The step S1 specifically includes:

More specifically, the step S2 specifically includes:

More specifically, the step S3 specifically includes: the partial correlation coefficient matrix P with a period of time of l _t-l+1 ,P _t-l+2 ,ΛP _t Inputting a convolutional neural network, and encoding a bias correlation coefficient matrix by the convolutional neural network to obtain corresponding l feature graphs and corresponding labels y at each moment _t 。

More specifically, in said step S4, the state h is hidden _t For capturing the pattern of variation between the relationships of the l variables.

More specifically, the method comprises the steps of,in the step S5, the tag classifier uses a full connection layer, and outputs a sample class

More specifically, the method further comprises step S6: and (3) adopting the cross entropy of the output sample class as a loss function, and repeating the steps S3-S5 by using a gradient descent method so as to improve the classification accuracy.

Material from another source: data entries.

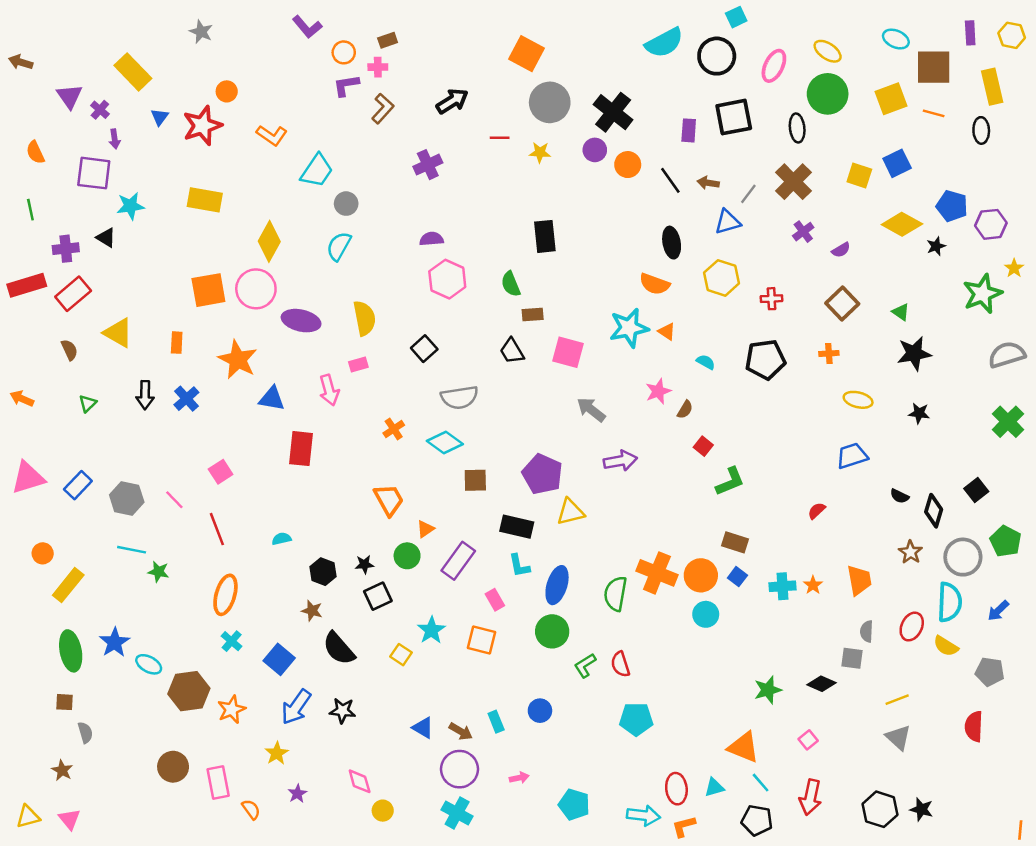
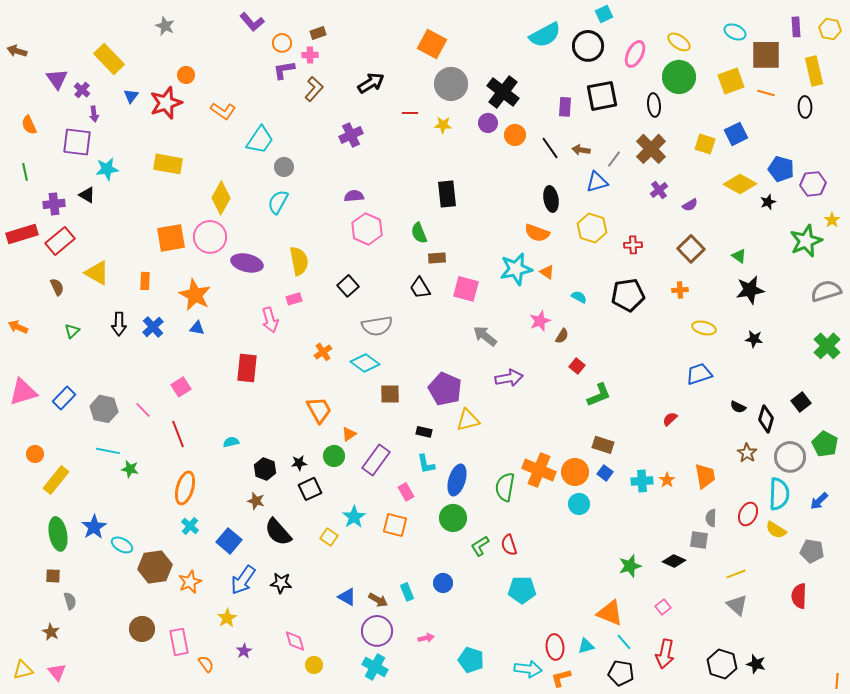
blue triangle: (272, 399) -> (197, 328), moved, size x0.7
black rectangle: (517, 527) -> (424, 432), size x0.6

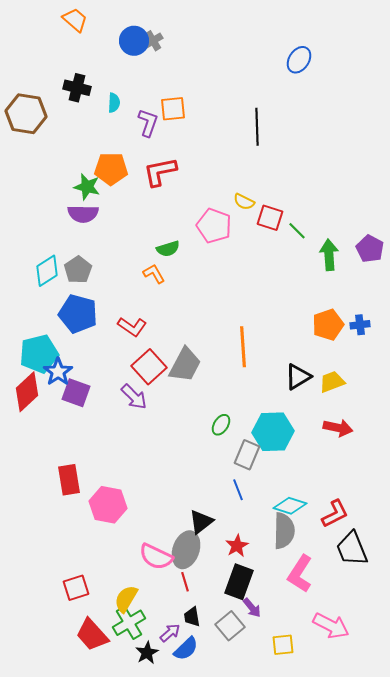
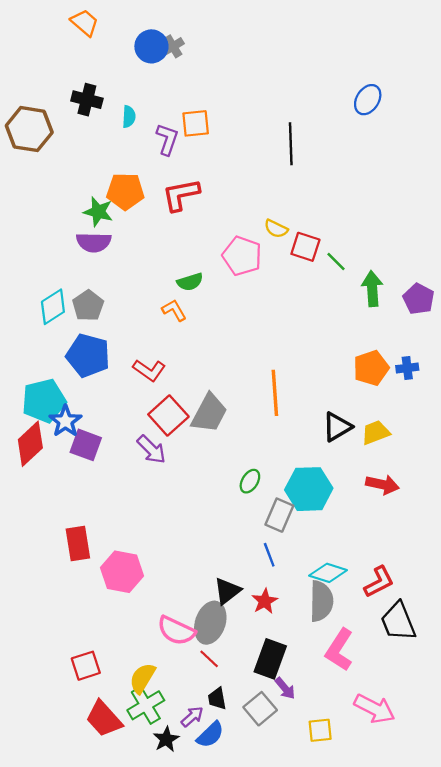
blue ellipse: (299, 60) -> (368, 100), moved
purple pentagon: (370, 249) -> (419, 299), moved
red star: (237, 546) -> (265, 601), moved
red line: (185, 582) -> (209, 659), turned -30

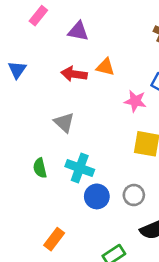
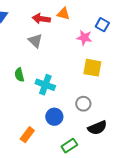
gray triangle: (64, 122) -> (35, 41), moved
green semicircle: (40, 168) -> (19, 75), moved
blue circle: (97, 196) -> (54, 117), moved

In a specific implementation process, the time sequence classification method based on the relation change among multiple variables fully considers the relation among different variables in time sequence data, and classifies based on the relation modes of the variables.

It is to be understood that the above examples of the present invention are provided by way of illustration only and not by way of limitation of the embodiments of the present invention. Other variations or modifications of the above teachings will be apparent to those of ordinary skill in the art. It is not necessary here nor is it exhaustive of all embodiments. Any modification, equivalent replacement, improvement, etc. which come within the spirit and principles of the invention are desired to be protected by the following claims.

Claims

1. A method of time series classification based on a change in a relationship between multiple variables, comprising the steps of:

s1: acquiring a labeled observation data set;

the step S1 specifically comprises the following steps:

characterizing the observation dataset as x= [ X ₁ ,x ₂ ,…,x _m ]Wherein m is the number of samples; let sample data x at time t _t ∈R ⁿ I.e. having n variables, with one tag variable y for each sample data _t, wherein y_t ∈R；

the step S2 specifically comprises the following steps:

s21: acquisition of sample data X of length w from an observation dataset _t ＝[x _t-w+1 ,x _t-w+2 ,…,x _t], wherein X_t For a time slice in X, for calculating a matrix P of partial correlation coefficients _t ∈R ^n×n As a relation matrix between variables at time t;

wherein , and />Respectively representing the average value of the two variables in the period of time;

s23: obtaining a bias correlation coefficient matrix P at each moment according to the calculation mode of the step S22 _t For representing the relationship between the different variables at each instant;

s3: taking the partial correlation coefficient matrix at each moment as an input convolutional neural network, and encoding the partial correlation coefficient matrix by the convolutional neural network to obtain a corresponding feature map;

the step S3 specifically comprises the following steps: the partial correlation coefficient matrix P with a period of time of l _t-l+1 ,P _t-l+2 ,…P _t Inputting a convolutional neural network, and encoding a bias correlation coefficient matrix by the convolutional neural network to obtain corresponding l feature graphs and corresponding labels y at each moment _t ；

S4: stretching each feature map into feature vectors, circularly inputting the feature vectors into a long-short memory neural network, and obtaining a hidden state for capturing a change mode among variable relations; in said step S4, the hidden state h _t The method is used for capturing a variation mode among the variable relations;

2. The method according to claim 1, wherein in said step S5, said method comprises the steps ofThe label classifier adopts a full connection layer and outputs to obtain sample types

3. A method of time-series classification based on a change in a relationship between multiple variables according to any one of claims 1-2, further comprising step S6: and (3) adopting the cross entropy of the output sample class as a loss function, and repeating the steps S3-S5 by using a gradient descent method so as to improve the classification accuracy.